Your assignment: Search the records for the word "AuctionsPlus" and pick out every line that has it.

The input:
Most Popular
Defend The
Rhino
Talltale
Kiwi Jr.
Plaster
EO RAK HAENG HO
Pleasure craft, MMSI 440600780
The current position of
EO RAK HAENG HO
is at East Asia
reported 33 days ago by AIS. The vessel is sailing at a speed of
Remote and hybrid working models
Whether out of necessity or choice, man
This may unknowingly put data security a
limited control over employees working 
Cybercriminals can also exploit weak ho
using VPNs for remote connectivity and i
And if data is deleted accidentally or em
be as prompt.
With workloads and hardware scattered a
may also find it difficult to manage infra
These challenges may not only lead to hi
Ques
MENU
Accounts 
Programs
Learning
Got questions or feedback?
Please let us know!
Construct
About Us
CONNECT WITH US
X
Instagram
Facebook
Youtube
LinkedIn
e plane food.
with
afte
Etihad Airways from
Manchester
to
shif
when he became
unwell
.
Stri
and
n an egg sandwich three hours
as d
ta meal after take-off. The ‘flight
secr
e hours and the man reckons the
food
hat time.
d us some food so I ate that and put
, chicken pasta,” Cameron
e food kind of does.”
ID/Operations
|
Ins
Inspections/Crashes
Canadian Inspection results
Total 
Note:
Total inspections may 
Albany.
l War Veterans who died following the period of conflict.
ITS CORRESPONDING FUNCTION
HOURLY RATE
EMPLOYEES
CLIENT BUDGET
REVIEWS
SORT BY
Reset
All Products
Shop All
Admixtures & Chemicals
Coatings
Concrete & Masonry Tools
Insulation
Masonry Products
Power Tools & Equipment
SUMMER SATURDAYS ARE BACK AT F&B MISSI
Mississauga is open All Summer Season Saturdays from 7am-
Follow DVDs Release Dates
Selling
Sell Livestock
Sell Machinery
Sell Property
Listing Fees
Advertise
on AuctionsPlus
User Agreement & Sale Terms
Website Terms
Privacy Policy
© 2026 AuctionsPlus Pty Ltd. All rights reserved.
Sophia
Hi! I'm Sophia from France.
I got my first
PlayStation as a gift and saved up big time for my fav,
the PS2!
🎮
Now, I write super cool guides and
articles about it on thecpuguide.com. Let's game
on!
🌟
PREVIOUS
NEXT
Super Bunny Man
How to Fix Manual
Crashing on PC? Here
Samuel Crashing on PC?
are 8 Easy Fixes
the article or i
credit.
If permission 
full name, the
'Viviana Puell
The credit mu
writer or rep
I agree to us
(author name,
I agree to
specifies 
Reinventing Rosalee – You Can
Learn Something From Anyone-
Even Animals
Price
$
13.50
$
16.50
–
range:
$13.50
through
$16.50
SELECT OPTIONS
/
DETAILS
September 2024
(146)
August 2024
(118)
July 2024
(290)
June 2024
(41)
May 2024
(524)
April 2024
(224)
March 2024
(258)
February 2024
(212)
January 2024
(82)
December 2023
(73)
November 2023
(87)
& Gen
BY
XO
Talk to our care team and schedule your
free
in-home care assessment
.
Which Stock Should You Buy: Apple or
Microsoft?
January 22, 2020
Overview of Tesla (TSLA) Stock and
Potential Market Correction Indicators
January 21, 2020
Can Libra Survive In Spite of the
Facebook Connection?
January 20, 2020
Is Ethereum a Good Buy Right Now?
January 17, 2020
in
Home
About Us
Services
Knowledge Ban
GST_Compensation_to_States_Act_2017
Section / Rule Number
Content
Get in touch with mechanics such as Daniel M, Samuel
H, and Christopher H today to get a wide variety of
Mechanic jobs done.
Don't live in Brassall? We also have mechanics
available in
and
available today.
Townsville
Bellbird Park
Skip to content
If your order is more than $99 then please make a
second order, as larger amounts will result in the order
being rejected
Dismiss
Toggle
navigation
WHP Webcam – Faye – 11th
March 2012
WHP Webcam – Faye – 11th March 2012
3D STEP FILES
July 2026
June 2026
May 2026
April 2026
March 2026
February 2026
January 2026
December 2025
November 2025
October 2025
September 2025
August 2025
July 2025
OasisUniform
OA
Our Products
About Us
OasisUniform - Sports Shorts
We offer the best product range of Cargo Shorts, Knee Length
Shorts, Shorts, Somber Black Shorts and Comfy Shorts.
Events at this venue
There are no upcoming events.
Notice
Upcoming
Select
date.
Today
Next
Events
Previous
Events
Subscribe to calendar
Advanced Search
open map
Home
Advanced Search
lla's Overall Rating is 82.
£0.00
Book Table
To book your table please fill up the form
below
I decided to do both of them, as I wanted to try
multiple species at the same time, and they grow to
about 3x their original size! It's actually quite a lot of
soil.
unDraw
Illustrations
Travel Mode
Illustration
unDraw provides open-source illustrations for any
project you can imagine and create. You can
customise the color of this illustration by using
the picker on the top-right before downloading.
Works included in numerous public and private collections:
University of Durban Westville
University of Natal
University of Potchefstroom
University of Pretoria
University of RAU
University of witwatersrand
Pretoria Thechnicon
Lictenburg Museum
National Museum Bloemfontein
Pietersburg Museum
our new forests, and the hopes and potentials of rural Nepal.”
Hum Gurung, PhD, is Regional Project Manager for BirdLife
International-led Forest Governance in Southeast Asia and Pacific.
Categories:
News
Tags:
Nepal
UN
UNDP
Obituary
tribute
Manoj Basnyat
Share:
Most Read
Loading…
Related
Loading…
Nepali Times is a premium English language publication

Response to this task:
on AuctionsPlus
© 2026 AuctionsPlus Pty Ltd. All rights reserved.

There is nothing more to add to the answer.